■ EXERCISE INSTRUCTIONS ■
Begin at the line below that has "quadro, coordinandoti con l’ufficio gare..." and stop after the line that has "Dle regionu". Please restate only those lines, word for word.

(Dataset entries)
..............................
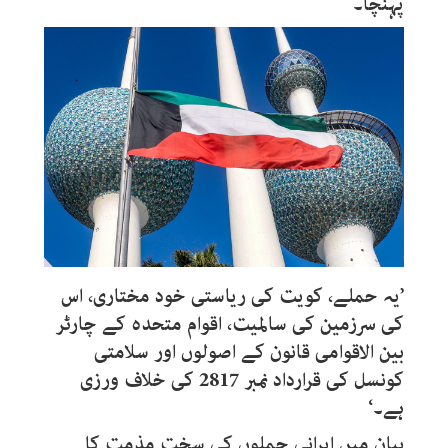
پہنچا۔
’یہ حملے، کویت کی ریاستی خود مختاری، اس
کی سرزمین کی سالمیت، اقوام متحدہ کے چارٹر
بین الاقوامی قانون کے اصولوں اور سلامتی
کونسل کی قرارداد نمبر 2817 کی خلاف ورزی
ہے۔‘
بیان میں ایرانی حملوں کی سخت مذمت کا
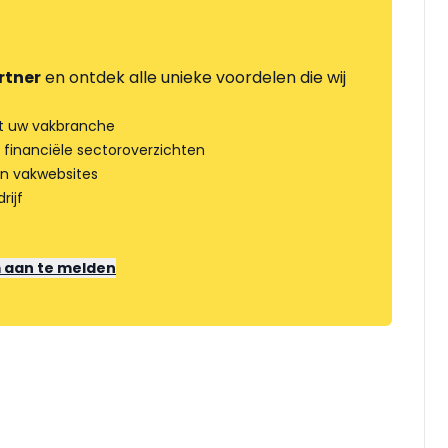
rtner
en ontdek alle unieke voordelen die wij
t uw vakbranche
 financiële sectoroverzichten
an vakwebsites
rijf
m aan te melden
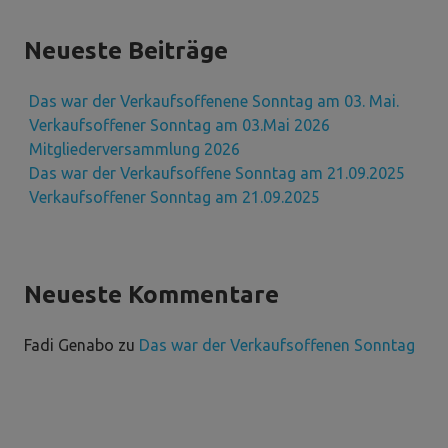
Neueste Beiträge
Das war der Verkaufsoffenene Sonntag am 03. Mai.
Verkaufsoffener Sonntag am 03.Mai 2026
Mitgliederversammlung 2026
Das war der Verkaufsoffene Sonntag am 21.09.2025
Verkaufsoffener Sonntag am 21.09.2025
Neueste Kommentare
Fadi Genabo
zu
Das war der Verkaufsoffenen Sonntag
..............................
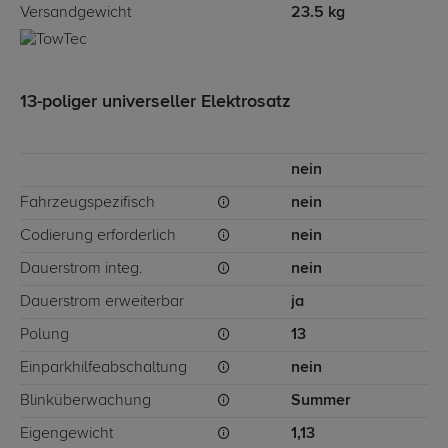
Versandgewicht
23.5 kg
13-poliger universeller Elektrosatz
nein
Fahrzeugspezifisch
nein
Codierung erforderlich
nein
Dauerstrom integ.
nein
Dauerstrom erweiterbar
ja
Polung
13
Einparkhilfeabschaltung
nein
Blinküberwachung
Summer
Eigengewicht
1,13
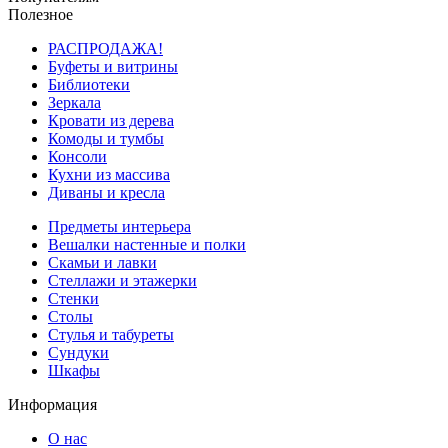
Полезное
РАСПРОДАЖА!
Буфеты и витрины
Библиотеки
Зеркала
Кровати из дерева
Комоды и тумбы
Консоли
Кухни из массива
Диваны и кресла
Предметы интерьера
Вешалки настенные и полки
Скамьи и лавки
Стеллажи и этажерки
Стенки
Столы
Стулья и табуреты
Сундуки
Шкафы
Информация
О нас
..............................
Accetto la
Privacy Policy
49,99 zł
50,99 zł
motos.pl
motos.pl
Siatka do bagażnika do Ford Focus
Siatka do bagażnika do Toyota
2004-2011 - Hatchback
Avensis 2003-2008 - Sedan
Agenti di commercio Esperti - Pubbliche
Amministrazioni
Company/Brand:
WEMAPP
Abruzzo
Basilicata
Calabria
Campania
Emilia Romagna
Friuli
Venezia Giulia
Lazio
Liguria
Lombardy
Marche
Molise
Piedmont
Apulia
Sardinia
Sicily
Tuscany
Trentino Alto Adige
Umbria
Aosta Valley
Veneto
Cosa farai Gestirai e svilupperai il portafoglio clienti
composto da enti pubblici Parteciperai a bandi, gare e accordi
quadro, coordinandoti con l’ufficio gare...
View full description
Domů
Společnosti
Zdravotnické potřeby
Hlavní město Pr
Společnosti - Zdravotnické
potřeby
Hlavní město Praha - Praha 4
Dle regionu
..............................
■ WRITTEN RESPONSE ■
quadro, coordinandoti con l’ufficio gare...
View full description
Domů
Společnosti
Zdravotnické potřeby
Hlavní město Pr
Společnosti - Zdravotnické
potřeby
Hlavní město Praha - Praha 4
Dle regionu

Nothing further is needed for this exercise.